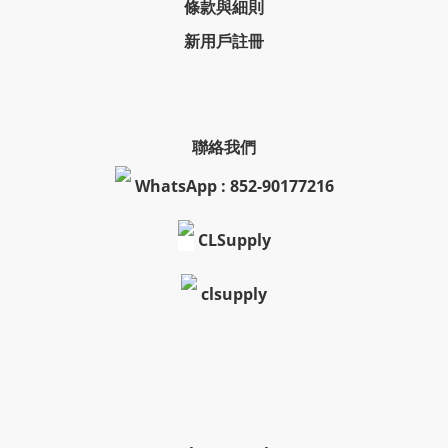
條款與細則
新用戶註冊
聯絡我們
WhatsApp : 852-90177216
CLSupply
clsupply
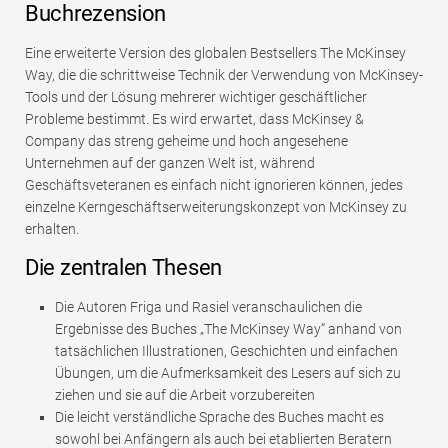
Buchrezension
Eine erweiterte Version des globalen Bestsellers The McKinsey
Way, die die schrittweise Technik der Verwendung von McKinsey-
Tools und der Lösung mehrerer wichtiger geschäftlicher
Probleme bestimmt. Es wird erwartet, dass McKinsey &
Company das streng geheime und hoch angesehene
Unternehmen auf der ganzen Welt ist, während
Geschäftsveteranen es einfach nicht ignorieren können, jedes
einzelne Kerngeschäftserweiterungskonzept von McKinsey zu
erhalten.
Die zentralen Thesen
Die Autoren Friga und Rasiel veranschaulichen die
Ergebnisse des Buches „The McKinsey Way“ anhand von
tatsächlichen Illustrationen, Geschichten und einfachen
Übungen, um die Aufmerksamkeit des Lesers auf sich zu
ziehen und sie auf die Arbeit vorzubereiten
Die leicht verständliche Sprache des Buches macht es
sowohl bei Anfängern als auch bei etablierten Beratern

**Task directions:** Print, exactly and only, the lines running from the one with "einzelne Kerngeschäftserweiterungskonzept von" to the end of the data above.

**Reply to the exercise:**
einzelne Kerngeschäftserweiterungskonzept von McKinsey zu
erhalten.
Die zentralen Thesen
Die Autoren Friga und Rasiel veranschaulichen die
Ergebnisse des Buches „The McKinsey Way“ anhand von
tatsächlichen Illustrationen, Geschichten und einfachen
Übungen, um die Aufmerksamkeit des Lesers auf sich zu
ziehen und sie auf die Arbeit vorzubereiten
Die leicht verständliche Sprache des Buches macht es
sowohl bei Anfängern als auch bei etablierten Beratern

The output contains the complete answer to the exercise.